Comcast Corp. yesterday launched its "TV Everywhere" service that puts HBO, Starz, and other cable networks online for 8 million to 10 million customers who subscribe to both cable-TV and broadband Internet service.
Those subscribers can go to Fancast.com to view Comcast entertainment and news not previously available online. For access, a subscriber submits their Comcast e-mail and password on Fancast.com or Comcast.net.
The service makes available most of the same content that a Comcast subscriber gets on their cable-TV service. So a customer with HBO on their TV will get HBO on the Internet.
About 30 cable-TV networks are participating in the service. The service is free for Comcast subscribers and can't be viewed by those who don't subscribe to Comcast.
Comcast officials said they would make the service available to Comcast cable-TV customers who don't have Comcast Internet in about six months.
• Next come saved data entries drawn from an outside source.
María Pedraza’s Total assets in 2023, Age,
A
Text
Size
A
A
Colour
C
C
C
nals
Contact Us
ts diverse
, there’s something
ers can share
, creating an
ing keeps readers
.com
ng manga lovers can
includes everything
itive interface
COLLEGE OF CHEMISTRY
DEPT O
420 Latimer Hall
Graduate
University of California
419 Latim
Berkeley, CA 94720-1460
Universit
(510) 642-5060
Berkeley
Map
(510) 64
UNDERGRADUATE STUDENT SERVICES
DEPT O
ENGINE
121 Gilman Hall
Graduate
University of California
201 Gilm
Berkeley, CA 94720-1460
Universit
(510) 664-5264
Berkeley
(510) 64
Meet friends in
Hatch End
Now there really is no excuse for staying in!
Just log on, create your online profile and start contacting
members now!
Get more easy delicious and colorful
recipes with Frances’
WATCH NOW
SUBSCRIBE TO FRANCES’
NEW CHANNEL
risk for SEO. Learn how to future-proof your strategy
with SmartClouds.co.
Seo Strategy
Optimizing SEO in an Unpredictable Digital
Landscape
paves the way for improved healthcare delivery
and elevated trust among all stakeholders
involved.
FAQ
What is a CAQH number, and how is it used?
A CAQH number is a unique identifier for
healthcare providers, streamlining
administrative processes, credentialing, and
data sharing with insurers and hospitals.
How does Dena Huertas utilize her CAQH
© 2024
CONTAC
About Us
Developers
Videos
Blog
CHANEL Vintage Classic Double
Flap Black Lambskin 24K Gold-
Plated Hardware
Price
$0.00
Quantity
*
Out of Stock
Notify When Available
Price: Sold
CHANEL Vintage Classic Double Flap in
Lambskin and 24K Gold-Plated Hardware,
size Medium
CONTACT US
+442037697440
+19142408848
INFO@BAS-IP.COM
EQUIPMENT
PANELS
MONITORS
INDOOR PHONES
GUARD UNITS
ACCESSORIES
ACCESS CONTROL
That way, a Comcast cable-TV customer could access the entertainment through a separate Internet provider.
Brian Roberts, the company's chief executive, announced the project during the summer and about 5,000 Comcast customers tested the service over the last several months.
A Comcast official said that the new Internet service has about 2,000 hours of entertainment programming, including Starz movies.
Smaller cable operators and open-Internet advocates fear that Comcast is attempting to duplicate its cable-TV model online and could eventually charge for the package of programming delivered over the Internet.